In the Twin Cities, theaters like Uptown, the Edina Cinema and Mann's Hopkins Cinema 6 closed for good amid COVID-19.
"I honestly believed this place would close," said manager Luke Schertler, 24, sitting in the office of Mann's Grandview Theatre, which has been open in St. Paul since the 1930s.
One of his favorite parts about the job is it's been the same for decades, he said.
"When COVID hit, there was almost a fear that things were going to really change," Schertler added.
He was worried that it would be a new staff, or worse, there won't be enough staff members. He also was concerned that people might not come back to the theaters and competition from streaming services could kill the movie theater culture.
Yet after reopening on May 14, everything's gone better than Schertler thought it would. For the most part, people of all ages seem comfortable coming back to the theater (masked or unmasked, distanced or not), ticket sales aren't that bad and it feels like everyone "missed movies more than anyone realized."
And despite closing second-run Hopkins 6, the only theater whose real estate her chain didn't own, Michelle Mann doesn't feel like things such as streaming are a threat.
"You want to go out for a date? Are you going to do it at your house in your family room? No, you're going to go to a movie and dinner," said Mann, adding later, "we're not going anywhere."
Inside the Grandview, Graham Martin and his wife were out to see "In the Heights" after dropping their daughter off with a babysitter for the first time since the pandemic. Having been vaccinated, they felt safe maskless in the theater around others.
"We've already bumped into two different sets of people that we know from the neighborhood that we wouldn't see otherwise," Martin said. "So I mean, first of all, it's just good to be around people. And secondly, that it's a community center of some sort for us. It's great."
Getting out of the house
The couple are not alone.
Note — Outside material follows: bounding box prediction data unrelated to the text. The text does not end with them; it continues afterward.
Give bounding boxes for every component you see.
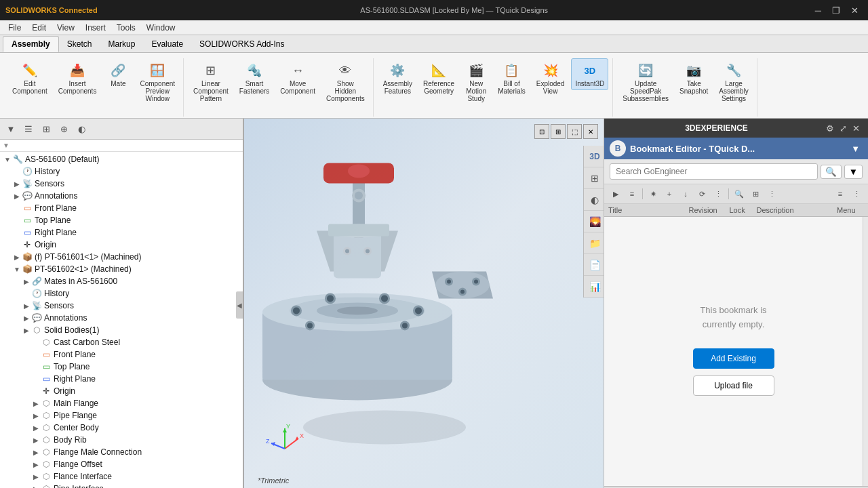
ft-item-cast-carbon[interactable]: ⬡ Cast Carbon Steel — [0, 336, 243, 348]
large-assembly-button[interactable]: 🔧 LargeAssemblySettings — [715, 58, 752, 105]
exp-add-button[interactable]: + — [662, 186, 677, 201]
exp-upload-button[interactable]: Upload file — [693, 375, 774, 396]
ft-item-flance-interface[interactable]: ▶ ⬡ Flance Interface — [0, 470, 243, 483]
ft-expand-history[interactable] — [12, 167, 22, 176]
ribbon-tab-sketch[interactable]: Sketch — [59, 37, 100, 52]
doc-icon[interactable]: 📄 — [584, 254, 604, 276]
exp-menu-button[interactable]: ⋮ — [849, 186, 864, 201]
ft-item-solid-bodies[interactable]: ▶ ⬡ Solid Bodies(1) — [0, 324, 243, 336]
menu-item-window[interactable]: Window — [141, 22, 181, 34]
ft-item-pipe-flange[interactable]: ▶ ⬡ Pipe Flange — [0, 409, 243, 422]
ft-expand-center-body[interactable]: ▶ — [31, 423, 41, 432]
update-speedpak-button[interactable]: 🔄 UpdateSpeedPakSubassemblies — [618, 58, 673, 105]
exp-header-dropdown-button[interactable]: ▼ — [848, 143, 863, 155]
ft-collapse-button[interactable]: ◀ — [236, 291, 243, 319]
exp-search-options-button[interactable]: ▼ — [844, 165, 863, 179]
move-component-button[interactable]: ↔ MoveComponent — [276, 58, 319, 98]
exp-download-button[interactable]: ↓ — [678, 186, 693, 201]
exp-vscrollbar[interactable] — [863, 217, 868, 486]
ft-expand-root[interactable]: ▼ — [3, 155, 12, 164]
take-snapshot-button[interactable]: 📷 TakeSnapshot — [675, 58, 712, 98]
chart-icon[interactable]: 📊 — [584, 276, 604, 298]
ft-expand-flange-offset[interactable]: ▶ — [31, 460, 41, 469]
exp-play-button[interactable]: ▶ — [608, 186, 623, 201]
ft-expand-pt561602[interactable]: ▼ — [12, 264, 22, 274]
show-hidden-button[interactable]: 👁 ShowHiddenComponents — [322, 58, 369, 105]
ft-color-btn[interactable]: ◐ — [73, 121, 90, 137]
ft-item-top-plane[interactable]: ▭ Top Plane — [0, 214, 243, 226]
ft-item-front-plane2[interactable]: ▭ Front Plane — [0, 348, 243, 361]
ft-item-pt561602[interactable]: ▼ 📦 PT-561602<1> (Machined) — [0, 263, 243, 275]
exp-add-existing-button[interactable]: Add Existing — [693, 348, 774, 369]
menu-item-insert[interactable]: Insert — [80, 22, 111, 34]
close-button[interactable]: ✕ — [847, 4, 863, 17]
ft-expand-mates[interactable]: ▶ — [22, 277, 31, 286]
ft-item-flange-male[interactable]: ▶ ⬡ Flange Male Connection — [0, 446, 243, 458]
menu-item-edit[interactable]: Edit — [26, 22, 52, 34]
bom-button[interactable]: 📋 Bill ofMaterials — [494, 58, 530, 98]
exp-close-button[interactable]: ✕ — [850, 123, 863, 134]
ft-tree[interactable]: ▼ 🔧 AS-561600 (Default) 🕐 History ▶ 📡 Se… — [0, 152, 243, 488]
ft-list-btn[interactable]: ☰ — [20, 121, 37, 137]
ft-item-mates[interactable]: ▶ 🔗 Mates in AS-561600 — [0, 275, 243, 287]
ft-item-sensors[interactable]: ▶ 📡 Sensors — [0, 178, 243, 190]
ft-expand-sensors[interactable]: ▶ — [12, 179, 22, 188]
menu-item-view[interactable]: View — [52, 22, 80, 34]
ft-item-front-plane[interactable]: ▭ Front Plane — [0, 202, 243, 214]
exp-star-button[interactable]: ✷ — [646, 186, 660, 201]
ft-item-history2[interactable]: 🕐 History — [0, 287, 243, 300]
exp-more-button[interactable]: ⋮ — [711, 186, 726, 201]
menu-item-file[interactable]: File — [3, 22, 26, 34]
ft-expand-pipe-flange[interactable]: ▶ — [31, 411, 41, 420]
display-mode-icon[interactable]: ⊞ — [584, 167, 604, 189]
ft-item-sensors2[interactable]: ▶ 📡 Sensors — [0, 300, 243, 312]
ft-expand-flange-male[interactable]: ▶ — [31, 447, 41, 457]
ribbon-tab-markup[interactable]: Markup — [100, 37, 143, 52]
ft-expand-annotations2[interactable]: ▶ — [22, 313, 31, 323]
linear-pattern-button[interactable]: ⊞ LinearComponentPattern — [189, 58, 233, 105]
reference-geometry-button[interactable]: 📐 ReferenceGeometry — [419, 58, 458, 98]
appearance-icon[interactable]: ◐ — [584, 189, 604, 211]
ft-item-annotations[interactable]: ▶ 💬 Annotations — [0, 190, 243, 202]
exp-search-button[interactable]: 🔍 — [821, 165, 842, 179]
instant3d-button[interactable]: 3D Instant3D — [571, 58, 608, 90]
exp-settings-button[interactable]: ⚙ — [823, 123, 837, 134]
ribbon-tab-evaluate[interactable]: Evaluate — [143, 37, 191, 52]
ft-expand-pt561601[interactable]: ▶ — [12, 252, 22, 262]
edit-component-button[interactable]: ✏️ EditComponent — [8, 58, 52, 98]
exp-expand-button[interactable]: ⤢ — [837, 123, 850, 134]
exp-search-input[interactable] — [610, 163, 818, 180]
fit-view-button[interactable]: ⊡ — [534, 124, 549, 139]
exp-list-button[interactable]: ≡ — [625, 186, 639, 201]
insert-components-button[interactable]: 📥 InsertComponents — [54, 58, 101, 98]
exploded-view-button[interactable]: 💥 ExplodedView — [532, 58, 569, 98]
exp-options-button[interactable]: ⋮ — [764, 186, 779, 201]
ft-target-btn[interactable]: ⊕ — [56, 121, 72, 137]
ft-item-history[interactable]: 🕐 History — [0, 165, 243, 178]
ft-item-root[interactable]: ▼ 🔧 AS-561600 (Default) — [0, 153, 243, 165]
exp-columns-button[interactable]: ≡ — [833, 186, 848, 201]
component-preview-button[interactable]: 🪟 ComponentPreviewWindow — [136, 58, 179, 105]
mate-button[interactable]: 🔗 Mate — [103, 58, 133, 90]
restore-button[interactable]: ❐ — [828, 4, 844, 17]
ft-item-pt561601[interactable]: ▶ 📦 (f) PT-561601<1> (Machined) — [0, 251, 243, 263]
exp-sync-button[interactable]: ⟳ — [694, 186, 709, 201]
ft-item-center-body[interactable]: ▶ ⬡ Center Body — [0, 422, 243, 434]
restore-view-button[interactable]: ⬚ — [567, 124, 582, 139]
ft-expand-main-flange[interactable]: ▶ — [31, 399, 41, 408]
ft-item-origin2[interactable]: ✛ Origin — [0, 385, 243, 397]
ft-expand-pipe-interface[interactable]: ▶ — [31, 484, 41, 488]
ft-item-right-plane[interactable]: ▭ Right Plane — [0, 226, 243, 239]
menu-item-tools[interactable]: Tools — [111, 22, 141, 34]
new-motion-button[interactable]: 🎬 NewMotionStudy — [461, 58, 491, 105]
3d-view-icon[interactable]: 3D — [584, 146, 604, 167]
ft-expand-body-rib[interactable]: ▶ — [31, 435, 41, 445]
ft-item-annotations2[interactable]: ▶ 💬 Annotations — [0, 312, 243, 324]
ft-item-pipe-interface[interactable]: ▶ ⬡ Pipe Interface — [0, 483, 243, 488]
ribbon-tab-assembly[interactable]: Assembly — [3, 36, 59, 52]
exp-table-button[interactable]: ⊞ — [748, 186, 763, 201]
scene-icon[interactable]: 🌄 — [584, 211, 604, 232]
ft-item-main-flange[interactable]: ▶ ⬡ Main Flange — [0, 397, 243, 409]
ft-filter-btn[interactable]: ▼ — [3, 121, 19, 137]
folder-icon[interactable]: 📁 — [584, 232, 604, 254]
Other regular moviegoers echo that sentiment, too.
Cinephile Alec Felton, 25, from Uptown went to see "A Quiet Place Part II" twice last weekend, once with friends and once with his girlfriend at AMC Southdale 16 in Edina.
"It's a tragedy we lost some of the smaller theaters, but thankfully some of the bigger chains are still around so we're able to do this right now," Felton said.
Brigitte Bjorklund from Medina and Kristin Pederson from St. Paul, both 53, were happy Showplace Icon Theatres in St. Louis Park was open to see "In the Heights" because it's a regular halfway point for the pair to meet.
"That was good news," Bjorklund said.
On Saturday night in Uptown outside of Lagoon Cinema, there was a street musician playing, a wedding party passing by and the Williams family was standing waiting to see Disney's "Cruella."
Donning a mask, Garrett Williams, 10, felt safe going to see the film.
"Also, I like going to the theaters," he added.
As for former theater manager Gill, he's still remaining COVID-cautious so it's going to be awhile before he sees a movie again. But he supports moviegoers who are returning.
His advice for them? "Buy concessions."